We now have the training system fully specified: synchronized rounds of broadcast, $E$ local epochs, and a size-weighted reduce; FedAvg as the baseline with FedProx and FedAdam held ready; a fixed shared architecture whose uploads are privacy-wrapped per Section 37.3; and a coordinator-with-dial-out-clients topology that respects every hospital firewall. The one risk this configuration has only deferred, not solved, is the disagreement between site data distributions, which the demo's mild skew let us ignore. Section 37.5 confronts that heterogeneity head on and shows why it is the force that turns FedProx from an option into a necessity.

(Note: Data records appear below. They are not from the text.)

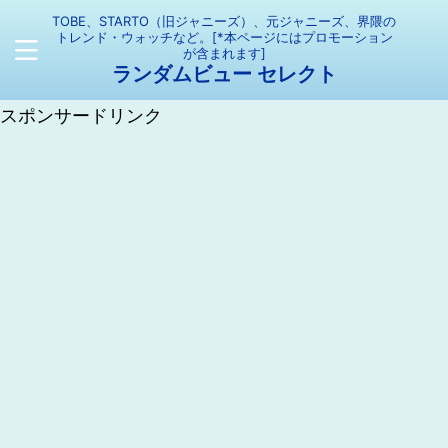
TOBE、STARTO（旧ジャニーズ）、元ジャニーズ、界隈の
トレンド・ウォッチなど。[*本ページにはプロモーション
が含まれます]
ランダムビュー セレクト
スポンサードリンク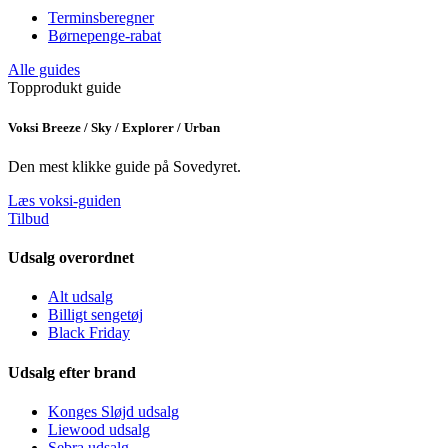
Terminsberegner
Børnepenge-rabat
Alle guides
Topprodukt guide
Voksi Breeze / Sky / Explorer / Urban
Den mest klikke guide på Sovedyret.
Læs voksi-guiden
Tilbud
Udsalg overordnet
Alt udsalg
Billigt sengetøj
Black Friday
Udsalg efter brand
Konges Sløjd udsalg
Liewood udsalg
Sebra udsalg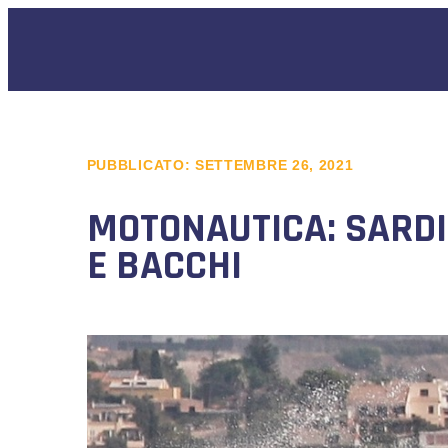
PUBBLICATO:
SETTEMBRE 26, 2021
MOTONAUTICA: SARDIN
E BACCHI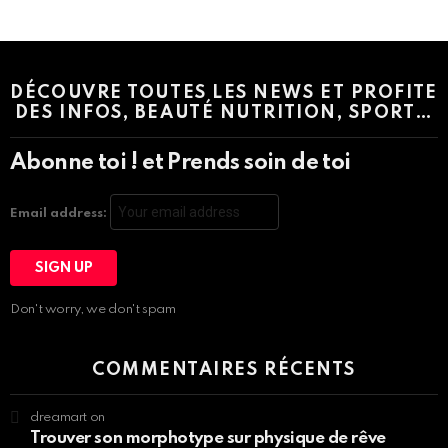
Instagram module disabled. Please enable it in the WP Admin >
Settings > G1 Socials > Instagram.
DÉCOUVRE TOUTES LES NEWS ET PROFITE
DES INFOS, BEAUTÉ NUTRITION, SPORT…
Abonne toi ! et Prends soin de toi
Email address:
Don't worry, we don't spam
COMMENTAIRES RÉCENTS
dreamart
on
Trouver son morphotype sur physique de rêve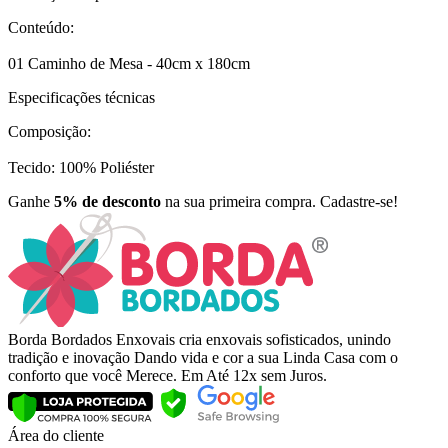
Conteúdo:
01 Caminho de Mesa - 40cm x 180cm
Especificações técnicas
Composição:
Tecido: 100% Poliéster
Ganhe
5% de desconto
na sua primeira compra. Cadastre-se!
Borda Bordados Enxovais cria enxovais sofisticados, unindo
tradição e inovação Dando vida e cor a sua Linda Casa com o
conforto que você Merece. Em Até 12x sem Juros.
Área do cliente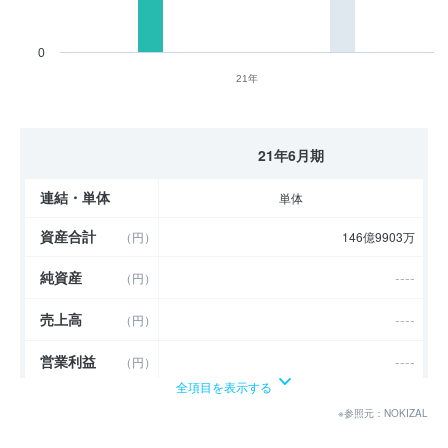
0
21年
21年6月期
連結・単体
単体
資産合計
（円）
146億9903万
純資産
----
（円）
売上高
----
（円）
営業利益
----
（円）
全項目を表示する
経常利益
----
（円）
※参照元：NOKIZAL
当期純利益
（円）
4878万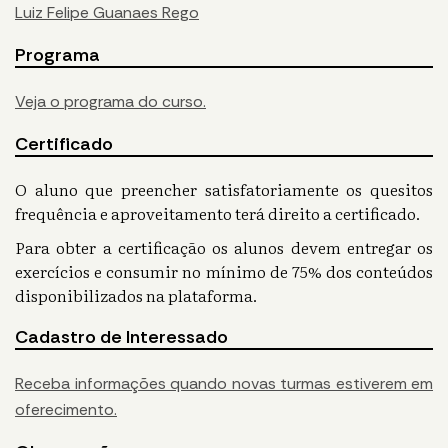
Luiz Felipe Guanaes Rego
Programa
Veja o programa do curso.
Certificado
O aluno que preencher satisfatoriamente os quesitos
frequência e aproveitamento terá direito a certificado.
Para obter a certificação os alunos devem entregar os
exercícios e consumir no mínimo de 75% dos conteúdos
disponibilizados na plataforma.
Cadastro de Interessado
Receba informações quando novas turmas estiverem em
oferecimento.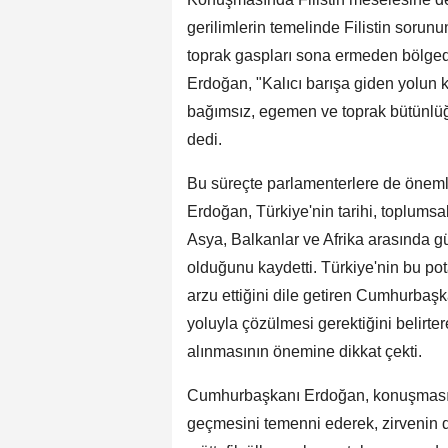
gerilimlerin temelinde Filistin sorunu
toprak gaspları sona ermeden bölged
Erdoğan, "Kalıcı barışa giden yolun ka
bağımsız, egemen ve toprak bütünlüğün
dedi.
Bu süreçte parlamenterlere de öneml
Erdoğan, Türkiye'nin tarihi, toplums
Asya, Balkanlar ve Afrika arasında güç
olduğunu kaydetti. Türkiye'nin bu pot
arzu ettiğini dile getiren Cumhurba
yoluyla çözülmesi gerektiğini belir
alınmasının önemine dikkat çekti.
Cumhurbaşkanı Erdoğan, konuşmasın
geçmesini temenni ederek, zirvenin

For each cross-device assumption, state the cross-silo counterpart for a hospital consortium and name one design simplification it permits: (a) only a small random subset of clients participates per round; (b) clients have tiny local datasets; (c) clients may disconnect mid-round; (d) thousands of rounds are needed. Then identify the one cross-device problem that gets worse, not better, in the cross-silo setting, and explain why full participation does not fix it.
Modify Code 37.4.1 to sweep $E \in \{1, 2, 5, 10, 20, 50\}$ at a fixed total compute budget (set ROUNDS so that $\texttt{ROUNDS} \times E$ stays constant). Plot or print the final FedAvg loss against $E$. Then increase the site shifts to make the cohorts far more heterogeneous and repeat. Show that the loss-minimizing $E$ shrinks as heterogeneity grows, and connect your curves to the two competing terms in the convergence bound of Section 4.
Using the modified heterogeneous setup from Exercise 37.4.2, run FedAvg and FedProx across $\mu \in \{0, 0.01, 0.1, 1.0\}$ at a large $E$ (say $E = 20$). Report the final global loss for each. Identify the heterogeneity level at which FedProx first beats FedAvg, and the $\mu$ beyond which the proximal leash is so tight that progress stalls. Argue, from the proximal term's effect on each local update, why an over-large $\mu$ makes the federated model approach a do-nothing baseline.